Visiting a vital ally at a delicate time, Vice President Joseph R. Biden tried to soothe anger in Turkey on Wednesday over the Obama administration’s refusal to quickly extradite a Muslim cleric whom Ankara blames for a coup attempt last month.
“We will continue to abide by the system and, God willing, there will be enough data and evidence to be able to meet the criteria that you all believe exist,” Mr. Biden said in a meeting with Turkish President Recep Tayyip Erdogan. “We have no reason to shelter someone who would attack an ally and try to overthrow a democracy.”
But the extradition battle over Fethullah Gulen, a powerful cleric living in exile in Pennsylvania, was just one of a series of knotty issues between the NATO allies.
Mr. Biden made the highest-level visit by a U.S. official to Ankara since the abortive coup as Turkish forces were launching a major military operation against Islamic State forces in northern Syria. The U.S. has been pressuring Turkey to contribute more to the fight across the border.
Turkish tanks and other military vehicles rolled across the Syrian border around the town of Jarablus after heavy shelling of an area held by the Islamic State. Turkish-backed Syrian rebels were reportedly advancing on the town in a fight against extremists and Kurdish fighters.
A senior administration official said Mr. Biden’s trip is intended “to make sure our alliance remains rock-solid and relations get back on track” because the U.S. needs Turkey’s help in fighting the Islamic State and dealing with the civil war in Syria. The aide said the relationship is strained but is “not on the brink of a rupture.”
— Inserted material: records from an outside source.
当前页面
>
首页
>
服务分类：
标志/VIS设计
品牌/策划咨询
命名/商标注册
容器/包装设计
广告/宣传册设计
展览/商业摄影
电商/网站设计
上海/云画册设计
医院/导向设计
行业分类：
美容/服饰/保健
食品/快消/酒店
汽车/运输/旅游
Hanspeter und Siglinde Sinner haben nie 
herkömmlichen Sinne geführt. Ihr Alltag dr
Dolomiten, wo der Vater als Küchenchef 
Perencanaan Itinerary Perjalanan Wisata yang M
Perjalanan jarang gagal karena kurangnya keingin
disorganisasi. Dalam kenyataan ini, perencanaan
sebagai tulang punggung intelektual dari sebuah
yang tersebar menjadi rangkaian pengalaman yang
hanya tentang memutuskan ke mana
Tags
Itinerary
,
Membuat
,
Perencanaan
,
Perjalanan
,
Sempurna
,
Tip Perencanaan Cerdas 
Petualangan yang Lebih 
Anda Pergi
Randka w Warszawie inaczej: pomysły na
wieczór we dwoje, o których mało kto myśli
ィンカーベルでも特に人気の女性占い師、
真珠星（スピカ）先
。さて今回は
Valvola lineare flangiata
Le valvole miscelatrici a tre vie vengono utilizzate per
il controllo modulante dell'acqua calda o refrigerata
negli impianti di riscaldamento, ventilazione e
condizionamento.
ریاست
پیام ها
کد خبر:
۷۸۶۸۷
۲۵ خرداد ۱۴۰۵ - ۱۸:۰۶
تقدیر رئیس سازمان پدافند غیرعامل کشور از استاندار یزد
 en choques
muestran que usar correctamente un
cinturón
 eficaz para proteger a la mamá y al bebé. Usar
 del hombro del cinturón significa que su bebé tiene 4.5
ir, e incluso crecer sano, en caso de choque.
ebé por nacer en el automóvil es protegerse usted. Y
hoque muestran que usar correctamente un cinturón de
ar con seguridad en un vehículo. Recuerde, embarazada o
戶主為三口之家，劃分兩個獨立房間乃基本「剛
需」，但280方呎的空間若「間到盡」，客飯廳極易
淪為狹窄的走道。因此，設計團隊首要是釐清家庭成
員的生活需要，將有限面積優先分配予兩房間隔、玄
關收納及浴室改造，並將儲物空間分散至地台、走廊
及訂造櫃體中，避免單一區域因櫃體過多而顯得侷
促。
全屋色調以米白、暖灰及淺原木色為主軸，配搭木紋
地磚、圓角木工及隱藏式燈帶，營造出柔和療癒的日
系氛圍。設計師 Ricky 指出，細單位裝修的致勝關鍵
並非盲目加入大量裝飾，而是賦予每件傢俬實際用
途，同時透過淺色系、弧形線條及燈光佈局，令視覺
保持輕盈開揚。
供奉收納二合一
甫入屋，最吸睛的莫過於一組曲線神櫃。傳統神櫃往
Mr. Biden said he wished Mr. Gulen “were in another country, not in the U.S.”
The Erdogan government accuses the cleric of encouraging the coup attempt through activities online with rebel troops. Mr. Gulen has denied any role in the plot, but Ankara has been cracking down on many of his supporters in Turkey.
Mr. Erdogan said Washington had “no excuse” for shielding Mr. Gulen.
“For us, the priority is the extradition of Gulen as soon as possible,” Mr. Erdogan said in a joint press conference with Mr. Biden. “But the agreement between the United States and Turkey requires the detention of such people. This individual continues to manage a terrorist organization from where he is.”
Fighting during the failed coup killed 241 people, and destruction was still evident as Mr. Biden toured the parliament building in Ankara.
At a separate press conference, Turkish Prime Minister Binali Yildirim demanded that the Obama administration return the cleric to Turkey to face charges as a traitor.
“This heinous coup attempt was, in our opinion, orchestrated and instructed by Fethullah Gulen,” the prime minister said. “The process of extraditing, if it can be expedited and accelerated, I think the grief of the Turkish people will be remedied to a certain degree.”
Mr. Biden, the top Western official to visit Turkey since the July 15 coup attempt, said the administration has no interest in harboring anyone who harms an ally but cautioned that the U.S. must adhere to legal procedures for extradition cases.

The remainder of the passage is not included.